What the task requires. In the entries below, find the line with "Change Currency" and the line with "Advanced Search"; give again those lines and every line between them, exactly.

Exercise data.
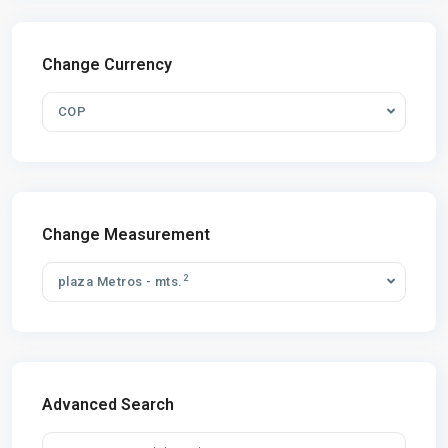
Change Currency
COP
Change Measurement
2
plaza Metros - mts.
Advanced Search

--

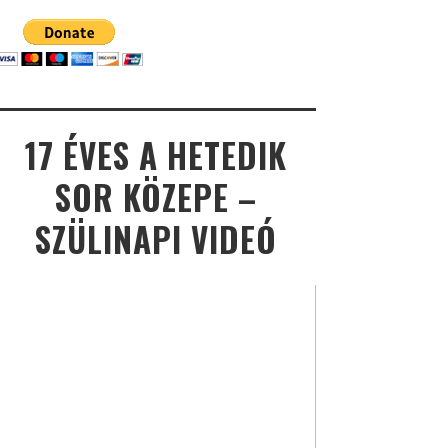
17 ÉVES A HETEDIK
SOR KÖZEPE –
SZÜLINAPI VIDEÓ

Your response.
Change Currency
COP
Change Measurement
2
plaza Metros - mts.
Advanced Search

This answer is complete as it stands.